This project was a sort of continuation of my other chunk-based grid project i created in MonoGame.
This one uses simplex noise combined with an ‘infinite’ chunk-based game grid. You can see where the chunks connect. There are 9 chunks in the grid and you start in the middle. If you move to an edge chunk, that chunk becomes the center and the chunks which are not immediately on the edge of it are erased and moved to become the new edges.
Combined with saving/loading the entities within a chunk, this means i could create massive procedurally generated persistent grids.
The 3 images show the difference between using different octaves with simplex noise (the leftmost image uses 8 octaves). I started work on generating cliffs (the orange outlines on the right image) but it’s going to take a different algorithm to properly generate cliff edges.
Here is some working on cliff generation, specifically marking the edges properly. To properly illustrate chunk boundaries, I made the chunk colors alternate between grey and white.
The top image is the initial cliff edge marking (any tan tile connected to a white tile becomes orange).
The second image shows the second pass where i convert all white tiles with 2 orange tile connections into an orange tile. This method actually gives worse results and causes large gaps between cliffs segments in different chunks.

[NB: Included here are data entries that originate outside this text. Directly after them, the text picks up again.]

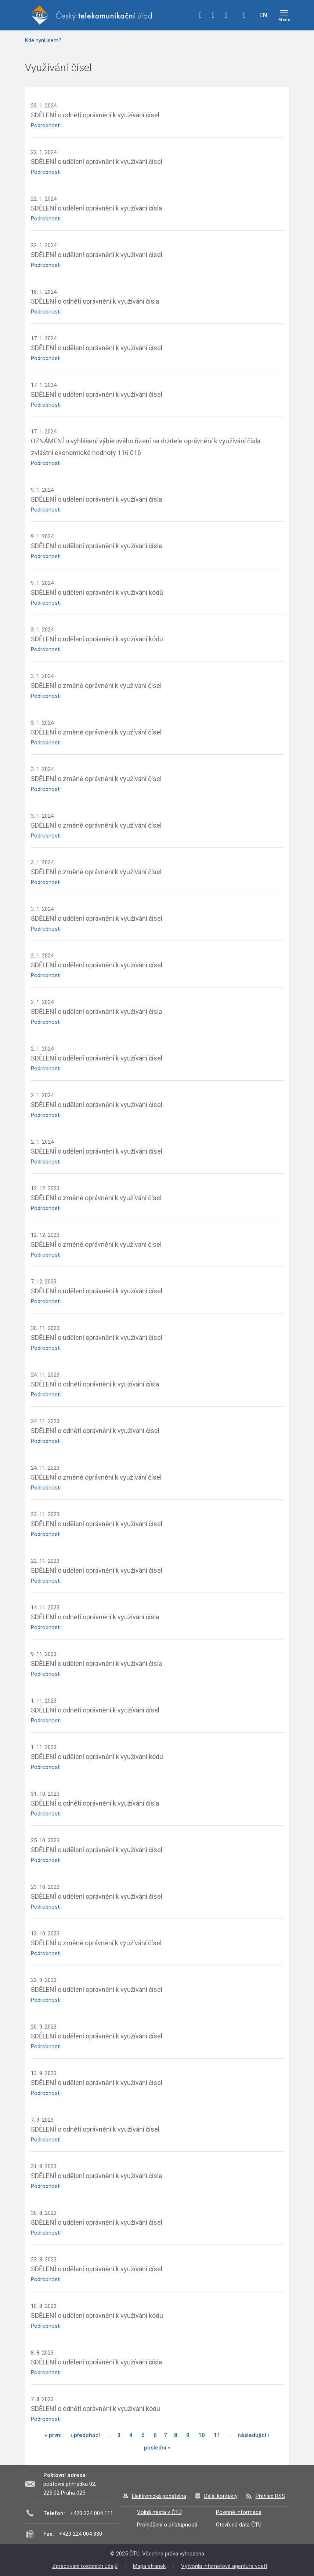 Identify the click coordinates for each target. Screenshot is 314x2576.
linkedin (226, 15)
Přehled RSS (270, 2496)
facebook (200, 15)
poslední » (157, 2447)
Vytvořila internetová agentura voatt (224, 2566)
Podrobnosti (46, 125)
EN (263, 15)
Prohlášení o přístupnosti (167, 2524)
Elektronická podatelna (159, 2496)
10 (201, 2435)
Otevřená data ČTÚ (238, 2524)
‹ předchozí (85, 2435)
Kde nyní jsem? (43, 40)
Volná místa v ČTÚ (159, 2512)
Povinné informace (238, 2512)
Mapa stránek (149, 2566)
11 (217, 2435)
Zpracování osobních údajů (85, 2566)
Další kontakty (221, 2496)
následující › (254, 2435)
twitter (213, 15)
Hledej (244, 15)
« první (53, 2435) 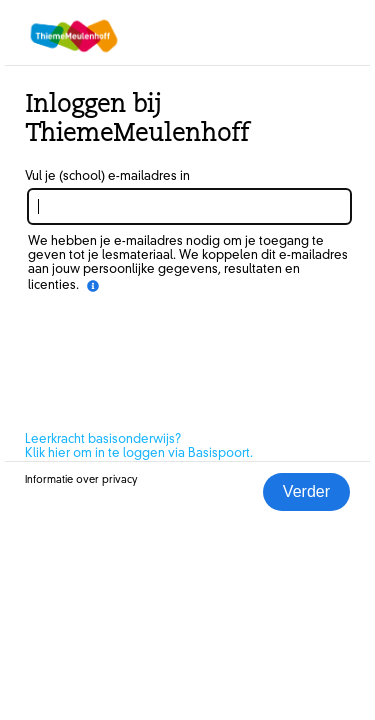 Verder (306, 491)
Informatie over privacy (81, 480) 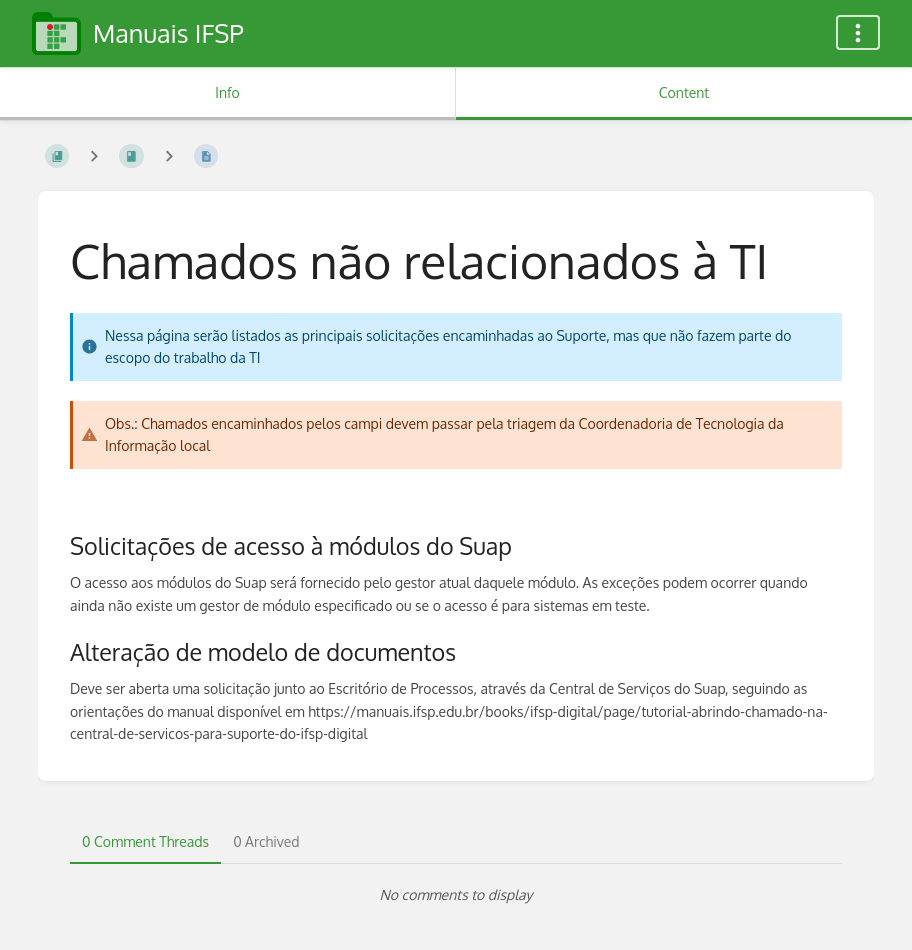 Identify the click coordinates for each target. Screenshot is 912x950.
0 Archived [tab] (266, 841)
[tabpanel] (456, 895)
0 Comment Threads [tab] (145, 841)
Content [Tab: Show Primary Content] (684, 92)
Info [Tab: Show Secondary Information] (227, 92) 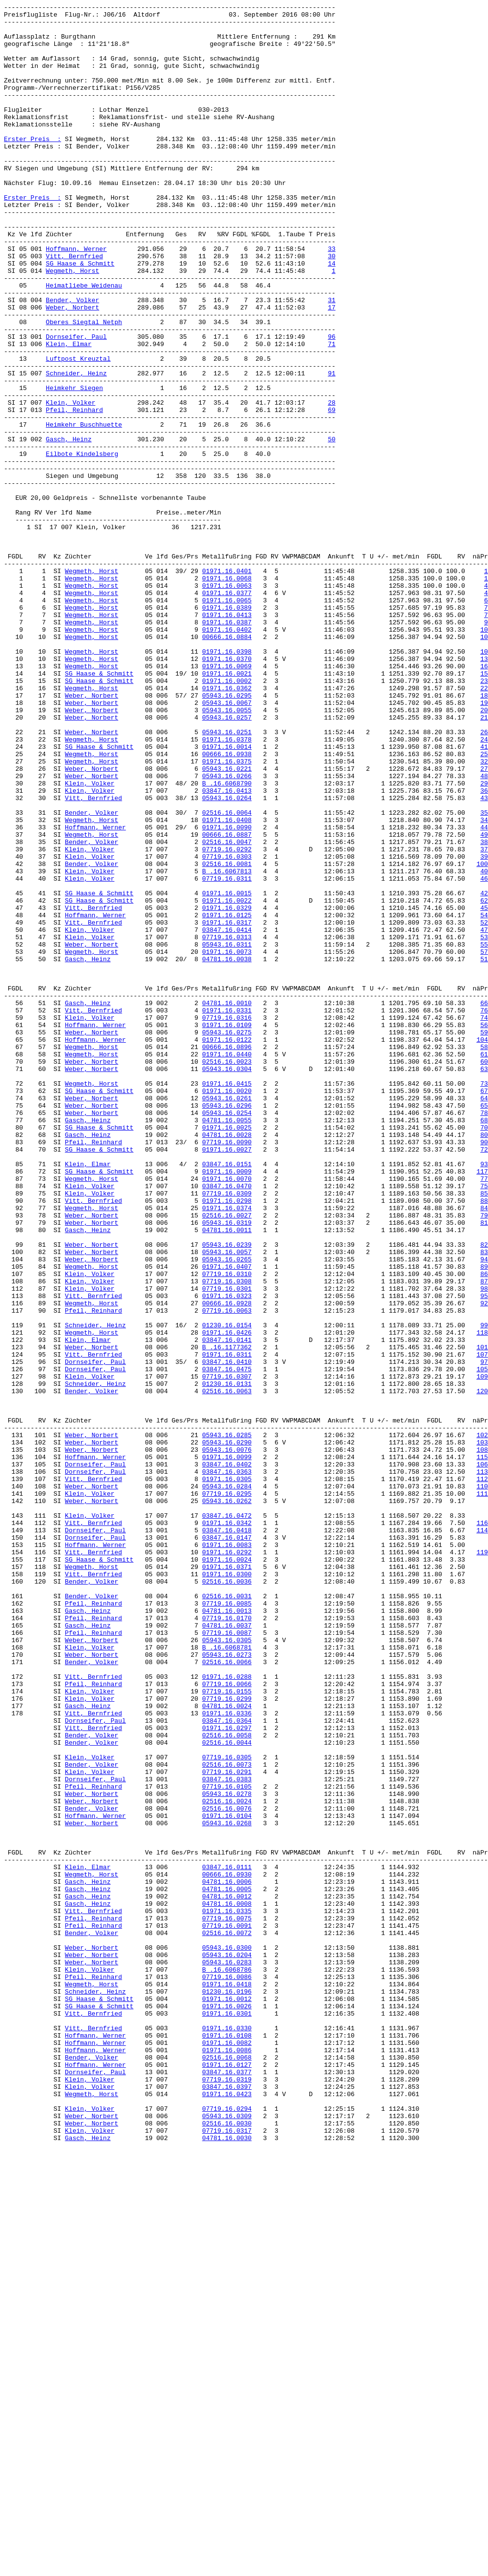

The third image shows a tweaked version of the method used in the second. I am converting tan tiles to orange instead of white tiles to orange. It gives significantly more accurate results, still a few gaps to sort out though. I am missing a specific case related to chunk edges.
This simple method i am using works well. I originally used the marching squares algorithm to mark the edges of the tan blobs but it would have taken a lot of tweaking in order for it to give the proper results.